Pour toucher les publics les plus exposés à un risque de contamination, telles sont les mesures votées dans la loi de santé en décembre dernier, reprenant des revendications déjà anciennes des associations :
- Les salles de consommation à moindre risque, qui ont fait leurs preuves depuis déjà des années dans plusieurs pays, vont enfin voir le jour en France, en commençant par Paris et Strasbourg. Cependant, un déploiement partout où ces salles est nécessaire et indispensable : nous ne pouvons pas nous contenter de touches expérimentales.
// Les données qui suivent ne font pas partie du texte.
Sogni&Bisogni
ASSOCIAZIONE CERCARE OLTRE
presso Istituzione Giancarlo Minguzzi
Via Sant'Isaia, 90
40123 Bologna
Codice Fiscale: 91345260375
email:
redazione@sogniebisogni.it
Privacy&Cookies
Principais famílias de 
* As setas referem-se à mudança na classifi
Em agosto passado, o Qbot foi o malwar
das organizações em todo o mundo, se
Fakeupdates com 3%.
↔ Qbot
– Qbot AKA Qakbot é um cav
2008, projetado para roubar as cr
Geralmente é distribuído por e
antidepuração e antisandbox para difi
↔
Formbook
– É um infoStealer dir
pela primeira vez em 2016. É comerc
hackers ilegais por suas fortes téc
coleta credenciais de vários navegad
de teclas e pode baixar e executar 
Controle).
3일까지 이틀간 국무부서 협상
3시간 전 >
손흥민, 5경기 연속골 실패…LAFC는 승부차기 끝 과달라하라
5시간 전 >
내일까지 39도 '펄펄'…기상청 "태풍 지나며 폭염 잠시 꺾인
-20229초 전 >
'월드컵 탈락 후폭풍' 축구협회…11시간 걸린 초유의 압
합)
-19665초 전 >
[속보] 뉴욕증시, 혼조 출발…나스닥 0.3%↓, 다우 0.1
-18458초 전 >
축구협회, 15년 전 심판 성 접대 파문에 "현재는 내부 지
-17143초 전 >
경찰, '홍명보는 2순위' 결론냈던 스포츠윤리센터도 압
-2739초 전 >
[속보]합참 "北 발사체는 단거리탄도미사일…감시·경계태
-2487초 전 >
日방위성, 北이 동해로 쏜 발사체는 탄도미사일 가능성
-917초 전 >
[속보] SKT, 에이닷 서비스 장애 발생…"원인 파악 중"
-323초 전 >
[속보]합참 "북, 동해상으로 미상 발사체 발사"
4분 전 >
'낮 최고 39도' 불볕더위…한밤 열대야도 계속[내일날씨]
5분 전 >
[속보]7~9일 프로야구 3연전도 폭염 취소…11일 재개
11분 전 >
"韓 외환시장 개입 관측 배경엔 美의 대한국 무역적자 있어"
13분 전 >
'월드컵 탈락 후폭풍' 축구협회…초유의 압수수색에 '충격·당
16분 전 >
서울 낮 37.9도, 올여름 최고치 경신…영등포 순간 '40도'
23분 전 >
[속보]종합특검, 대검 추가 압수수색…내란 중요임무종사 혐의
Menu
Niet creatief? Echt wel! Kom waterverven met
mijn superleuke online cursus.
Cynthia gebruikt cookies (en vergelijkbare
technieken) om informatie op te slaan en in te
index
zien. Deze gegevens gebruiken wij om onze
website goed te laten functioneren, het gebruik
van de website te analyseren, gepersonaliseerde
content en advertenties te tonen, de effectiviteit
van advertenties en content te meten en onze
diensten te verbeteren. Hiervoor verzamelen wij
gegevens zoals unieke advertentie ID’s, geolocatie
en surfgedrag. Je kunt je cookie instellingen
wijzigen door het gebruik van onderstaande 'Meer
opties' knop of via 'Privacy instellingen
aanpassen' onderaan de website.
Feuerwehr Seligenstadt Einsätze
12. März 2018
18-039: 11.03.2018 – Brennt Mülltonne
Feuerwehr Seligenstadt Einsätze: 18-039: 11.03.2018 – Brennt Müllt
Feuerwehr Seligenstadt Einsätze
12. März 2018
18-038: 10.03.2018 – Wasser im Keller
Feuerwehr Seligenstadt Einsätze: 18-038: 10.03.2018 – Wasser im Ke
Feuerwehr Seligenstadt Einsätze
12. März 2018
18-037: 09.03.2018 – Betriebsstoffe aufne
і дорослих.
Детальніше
- Les programmes d’échange de seringues en prison sont une absolue nécessité, alors que la prévalence du VIH est estimée à 2 % en prison contre 0,35 % en population générale ; et celle du VHC à 4,8 % contre 0,8 %. et que la consommation de produits injectables en prison est une réalité. Marisol TOURAINE l’a affirmé : « la réduction des risques a toute sa place en prison » et de préciser « cette démarche, notamment les programmes d’échanges de seringues en prison, a fait ces preuves chez nos voisins européen. Nous devons nous en inspiré ». Cette réalité n’est pas récente et quatre ans après sa prise de fonction au Ministère de la santé, nous avons du mal à croire que les programmes d’échange de seringues en prison voient enfin le jour !
- La réforme des centres de dépistage du VIH et des IST, avec la création des CEGIDD, permettra probablement une meilleure détection des personnes vivant avec une hépatite sans le savoir et leur orientation vers un parcours de soins. Ce rôle sera également joué par les centres du Planning Familial, pour une prise en charge renforcée de la santé sexuelle des femmes. Toutefois, cette réforme qui rajoute des compétences aux CEGIDD se fait à budget constant, limitant de fait leur capacité d’action et dans un contexte d’austérité au sein de l’hôpital public où 20000 suppressions de postes ont été annoncées…
- En matière de dépistage des publics les plus précarisés ne se rendant pas dans les structures classiques de dépistage, l’action des associations faisant des TROD pour le VIH a fait ses preuves, dans les territoires où elles sont présentes. Nous saluons l’autorisation prochaine des TROD pour le VHC, soumise à la signature imminente de l’arrêté Mais l’efficacité du dispositif se fera à hauteur des moyens mis à disposition.
La question cruciale de l’accès aux traitements en passe d’être enfin résolue ?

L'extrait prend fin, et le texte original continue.